◆ Aim of the exercise
Every record must be copied exactly, except that pictures are dropped.

(Data provided begins)

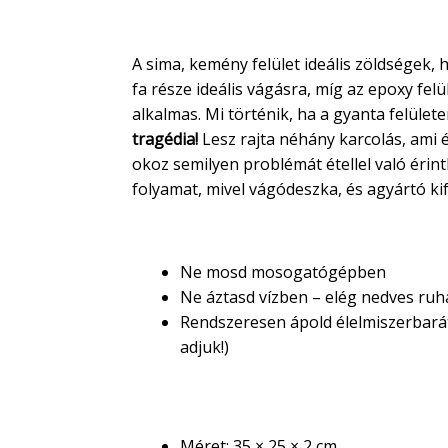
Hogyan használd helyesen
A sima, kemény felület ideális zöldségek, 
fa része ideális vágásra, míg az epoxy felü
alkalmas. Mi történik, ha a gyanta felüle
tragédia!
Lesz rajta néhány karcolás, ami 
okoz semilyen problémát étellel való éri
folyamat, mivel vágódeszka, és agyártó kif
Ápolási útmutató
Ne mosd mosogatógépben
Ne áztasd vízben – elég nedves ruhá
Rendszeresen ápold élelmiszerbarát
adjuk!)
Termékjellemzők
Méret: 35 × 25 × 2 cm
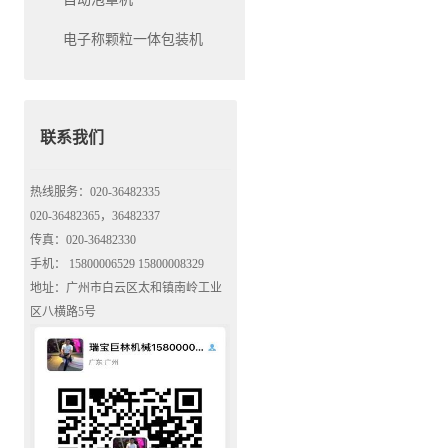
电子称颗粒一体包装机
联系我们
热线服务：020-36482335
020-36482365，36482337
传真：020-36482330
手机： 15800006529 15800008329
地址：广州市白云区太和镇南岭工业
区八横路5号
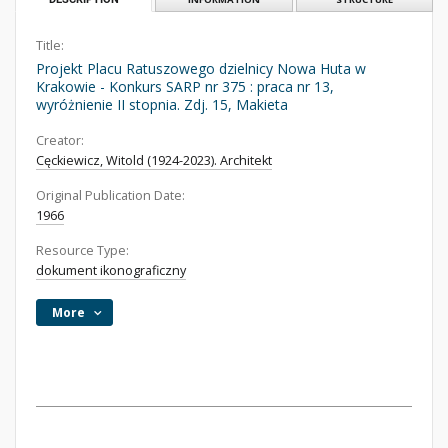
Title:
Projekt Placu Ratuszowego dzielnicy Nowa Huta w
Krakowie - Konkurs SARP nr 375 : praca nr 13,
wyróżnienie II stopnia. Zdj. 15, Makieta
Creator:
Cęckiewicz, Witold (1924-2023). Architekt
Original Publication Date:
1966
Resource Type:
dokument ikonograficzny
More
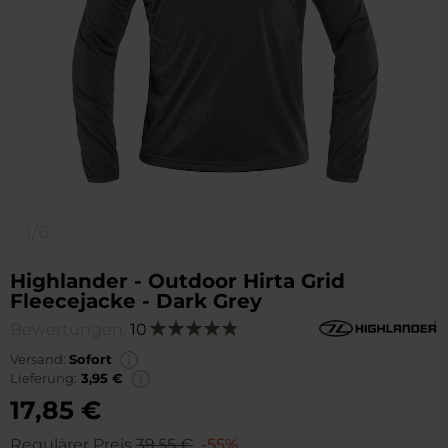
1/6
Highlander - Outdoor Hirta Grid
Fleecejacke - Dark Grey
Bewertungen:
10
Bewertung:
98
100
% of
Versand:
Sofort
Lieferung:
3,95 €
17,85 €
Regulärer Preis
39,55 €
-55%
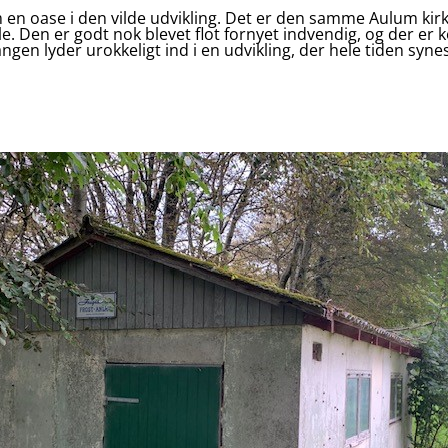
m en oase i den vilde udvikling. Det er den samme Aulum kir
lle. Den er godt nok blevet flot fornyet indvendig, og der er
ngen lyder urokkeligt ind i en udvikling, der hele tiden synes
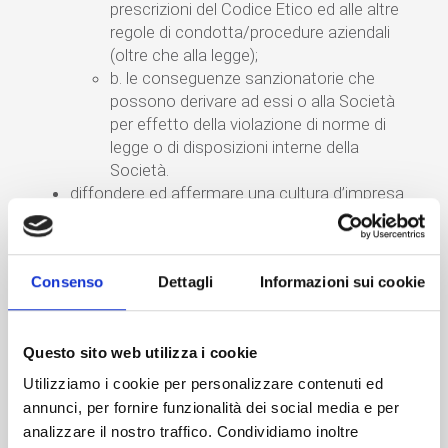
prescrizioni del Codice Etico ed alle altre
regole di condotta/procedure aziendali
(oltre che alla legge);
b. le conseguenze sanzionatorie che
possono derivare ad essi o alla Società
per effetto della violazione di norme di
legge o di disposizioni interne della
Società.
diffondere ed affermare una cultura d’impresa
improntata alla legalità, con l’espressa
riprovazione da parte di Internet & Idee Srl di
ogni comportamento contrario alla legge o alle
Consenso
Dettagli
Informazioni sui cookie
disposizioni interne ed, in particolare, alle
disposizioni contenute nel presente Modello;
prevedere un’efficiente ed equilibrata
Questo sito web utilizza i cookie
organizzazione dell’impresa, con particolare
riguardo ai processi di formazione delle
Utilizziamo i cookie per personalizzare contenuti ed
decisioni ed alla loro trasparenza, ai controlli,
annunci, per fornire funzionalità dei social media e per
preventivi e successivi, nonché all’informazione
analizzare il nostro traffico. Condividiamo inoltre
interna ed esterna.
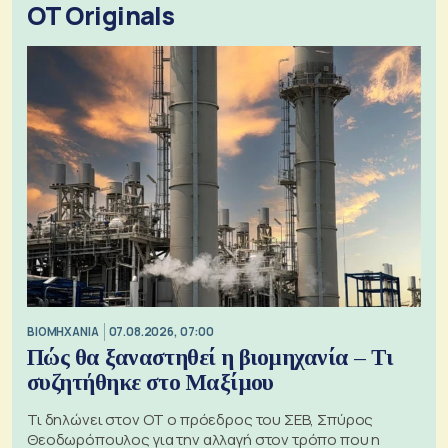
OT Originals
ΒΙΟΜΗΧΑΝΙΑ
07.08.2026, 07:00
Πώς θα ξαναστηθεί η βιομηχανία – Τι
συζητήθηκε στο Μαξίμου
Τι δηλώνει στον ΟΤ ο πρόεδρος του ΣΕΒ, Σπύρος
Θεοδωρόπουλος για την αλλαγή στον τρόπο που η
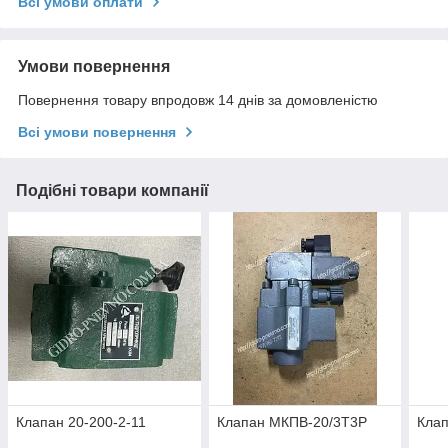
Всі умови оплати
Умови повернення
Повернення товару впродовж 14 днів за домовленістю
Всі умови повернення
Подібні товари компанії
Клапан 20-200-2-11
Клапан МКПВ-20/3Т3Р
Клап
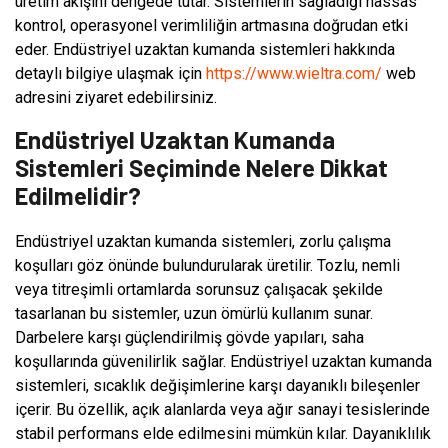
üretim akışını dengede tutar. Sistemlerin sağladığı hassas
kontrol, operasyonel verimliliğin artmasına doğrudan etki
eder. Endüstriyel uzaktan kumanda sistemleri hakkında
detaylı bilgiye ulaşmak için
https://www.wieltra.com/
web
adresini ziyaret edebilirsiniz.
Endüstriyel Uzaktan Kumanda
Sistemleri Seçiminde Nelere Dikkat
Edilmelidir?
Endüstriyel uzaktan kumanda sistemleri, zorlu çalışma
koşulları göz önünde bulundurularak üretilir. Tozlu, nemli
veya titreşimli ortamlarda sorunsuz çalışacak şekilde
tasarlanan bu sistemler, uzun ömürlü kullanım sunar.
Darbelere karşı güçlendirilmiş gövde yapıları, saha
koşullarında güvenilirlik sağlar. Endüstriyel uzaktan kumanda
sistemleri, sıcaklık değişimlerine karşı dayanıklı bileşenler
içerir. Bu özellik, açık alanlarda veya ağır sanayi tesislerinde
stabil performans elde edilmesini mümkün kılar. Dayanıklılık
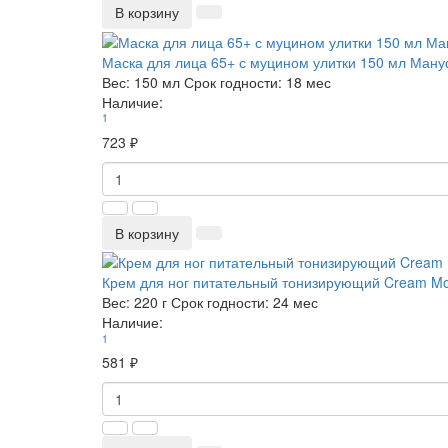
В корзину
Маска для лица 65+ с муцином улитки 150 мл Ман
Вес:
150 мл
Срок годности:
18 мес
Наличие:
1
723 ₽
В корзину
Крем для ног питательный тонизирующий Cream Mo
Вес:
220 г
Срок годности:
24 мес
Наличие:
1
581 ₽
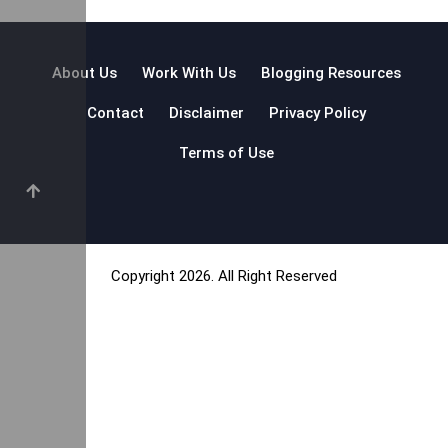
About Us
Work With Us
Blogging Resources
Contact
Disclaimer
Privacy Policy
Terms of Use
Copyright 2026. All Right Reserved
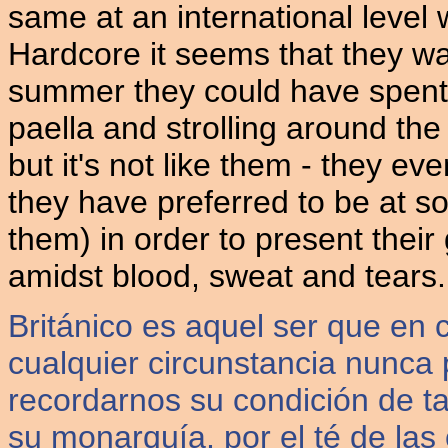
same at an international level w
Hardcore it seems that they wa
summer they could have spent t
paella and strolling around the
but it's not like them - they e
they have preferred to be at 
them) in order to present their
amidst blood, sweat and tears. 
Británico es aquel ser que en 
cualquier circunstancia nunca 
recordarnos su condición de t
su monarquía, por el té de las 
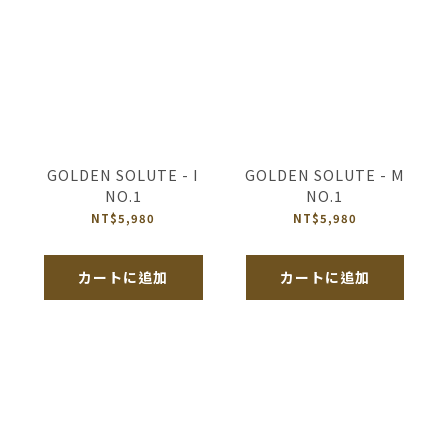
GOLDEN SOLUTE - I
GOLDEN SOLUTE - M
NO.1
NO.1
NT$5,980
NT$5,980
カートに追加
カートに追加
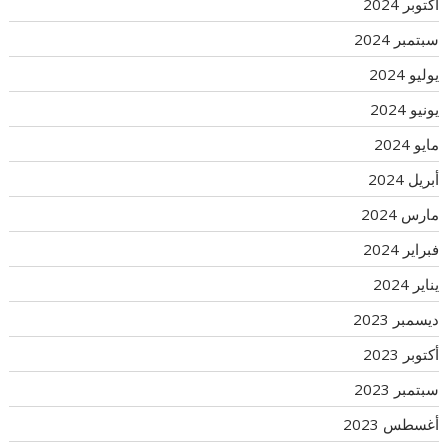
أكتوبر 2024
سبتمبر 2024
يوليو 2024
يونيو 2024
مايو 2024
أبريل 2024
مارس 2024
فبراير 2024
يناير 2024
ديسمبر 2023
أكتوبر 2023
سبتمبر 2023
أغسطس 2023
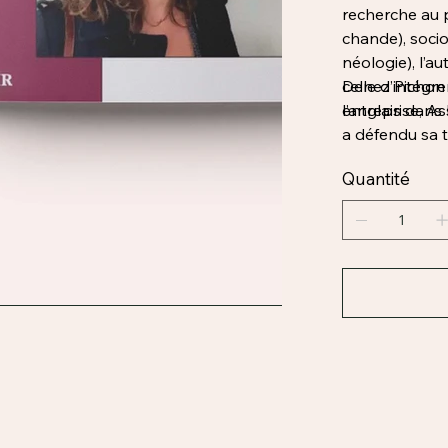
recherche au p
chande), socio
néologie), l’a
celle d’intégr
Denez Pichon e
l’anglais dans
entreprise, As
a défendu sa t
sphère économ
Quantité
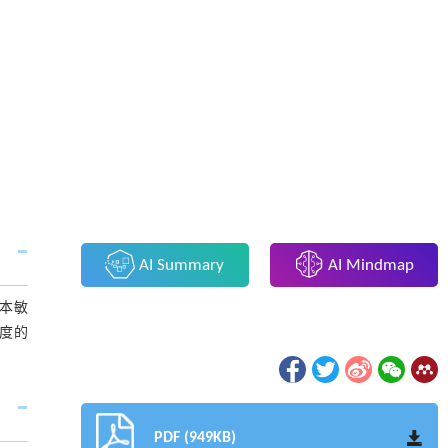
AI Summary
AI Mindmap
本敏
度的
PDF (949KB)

(Data provided ends)

◆ Solution to this task
Hogyan használd helyesen
A sima, kemény felület ideális zöldségek, 
fa része ideális vágásra, míg az epoxy felü
alkalmas. Mi történik, ha a gyanta felüle
tragédia!
Lesz rajta néhány karcolás, ami 
okoz semilyen problémát étellel való éri
folyamat, mivel vágódeszka, és agyártó kif
Ápolási útmutató
Ne mosd mosogatógépben
Ne áztasd vízben – elég nedves ruhá
Rendszeresen ápold élelmiszerbarát
adjuk!)
Termékjellemzők
Méret: 35 × 25 × 2 cm
电子称颗粒一体包装机
联系我们
热线服务：020-36482335
020-36482365，36482337
传真：020-36482330
手机： 15800006529 15800008329
地址：广州市白云区太和镇南岭工业
区八横路5号
Title:
Projekt Placu Ratuszowego dzielnicy Nowa Huta w
Krakowie - Konkurs SARP nr 375 : praca nr 13,
wyróżnienie II stopnia. Zdj. 15, Makieta
Creator:
Cęckiewicz, Witold (1924-2023). Architekt
Original Publication Date:
1966
Resource Type:
dokument ikonograficzny
More
1/6
Highlander - Outdoor Hirta Grid
Fleecejacke - Dark Grey
Bewertungen:
10
Bewertung:
98
100
% of
Versand:
Sofort
Lieferung:
3,95 €
17,85 €
Regulärer Preis
39,55 €
-55%
m en oase i den vilde udvikling. Det er den samme Aulum kir
lle. Den er godt nok blevet flot fornyet indvendig, og der er
ngen lyder urokkeligt ind i en udvikling, der hele tiden synes
prescrizioni del Codice Etico ed alle altre
regole di condotta/procedure aziendali
(oltre che alla legge);
b. le conseguenze sanzionatorie che
possono derivare ad essi o alla Società
per effetto della violazione di norme di
legge o di disposizioni interne della
Società.
diffondere ed affermare una cultura d’impresa
improntata alla legalità, con l’espressa
riprovazione da parte di Internet & Idee Srl di
ogni comportamento contrario alla legge o alle
Consenso
Dettagli
Informazioni sui cookie
disposizioni interne ed, in particolare, alle
disposizioni contenute nel presente Modello;
prevedere un’efficiente ed equilibrata
Questo sito web utilizza i cookie
organizzazione dell’impresa, con particolare
riguardo ai processi di formazione delle
Utilizziamo i cookie per personalizzare contenuti ed
decisioni ed alla loro trasparenza, ai controlli,
annunci, per fornire funzionalità dei social media e per
preventivi e successivi, nonché all’informazione
analizzare il nostro traffico. Condividiamo inoltre
interna ed esterna.
OT Originals
ΒΙΟΜΗΧΑΝΙΑ
07.08.2026, 07:00
Πώς θα ξαναστηθεί η βιομηχανία – Τι
συζητήθηκε στο Μαξίμου
Τι δηλώνει στον ΟΤ ο πρόεδρος του ΣΕΒ, Σπύρος
Θεοδωρόπουλος για την αλλαγή στον τρόπο που η
Всі умови оплати
Умови повернення
Повернення товару впродовж 14 днів за домовленістю
Всі умови повернення
Подібні товари компанії
Клапан 20-200-2-11
Клапан МКПВ-20/3Т3Р
Клап
üretim akışını dengede tutar. Sistemlerin sağladığı hassas
kontrol, operasyonel verimliliğin artmasına doğrudan etki
eder. Endüstriyel uzaktan kumanda sistemleri hakkında
detaylı bilgiye ulaşmak için
https://www.wieltra.com/
web
adresini ziyaret edebilirsiniz.
Endüstriyel Uzaktan Kumanda
Sistemleri Seçiminde Nelere Dikkat
Edilmelidir?
Endüstriyel uzaktan kumanda sistemleri, zorlu çalışma
koşulları göz önünde bulundurularak üretilir. Tozlu, nemli
veya titreşimli ortamlarda sorunsuz çalışacak şekilde
tasarlanan bu sistemler, uzun ömürlü kullanım sunar.
Darbelere karşı güçlendirilmiş gövde yapıları, saha
koşullarında güvenilirlik sağlar. Endüstriyel uzaktan kumanda
sistemleri, sıcaklık değişimlerine karşı dayanıklı bileşenler
içerir. Bu özellik, açık alanlarda veya ağır sanayi tesislerinde
stabil performans elde edilmesini mümkün kılar. Dayanıklılık
В корзину
Маска для лица 65+ с муцином улитки 150 мл Ман
Вес:
150 мл
Срок годности:
18 мес
Наличие:
1
723 ₽
В корзину
Крем для ног питательный тонизирующий Cream Mo
Вес:
220 г
Срок годности:
24 мес
Наличие:
1
581 ₽
About Us
Work With Us
Blogging Resources
Contact
Disclaimer
Privacy Policy
Terms of Use
Copyright 2026. All Right Reserved
same at an international level w
Hardcore it seems that they wa
summer they could have spent t
paella and strolling around the
but it's not like them - they e
they have preferred to be at 
them) in order to present their
amidst blood, sweat and tears. 
Británico es aquel ser que en 
cualquier circunstancia nunca 
recordarnos su condición de t
su monarquía, por el té de las 
GOLDEN SOLUTE - I
GOLDEN SOLUTE - M
NO.1
NO.1
NT$5,980
NT$5,980
カートに追加
カートに追加
أكتوبر 2024
سبتمبر 2024
يوليو 2024
يونيو 2024
مايو 2024
أبريل 2024
مارس 2024
فبراير 2024
يناير 2024
ديسمبر 2023
أكتوبر 2023
سبتمبر 2023
أغسطس 2023
recherche au p
chande), socio
néologie), l’a
celle d’intégr
Denez Pichon e
l’anglais dans
entreprise, As
a défendu sa t
sphère économ
Quantité
AI Summary
AI Mindmap
本敏
度的
PDF (949KB)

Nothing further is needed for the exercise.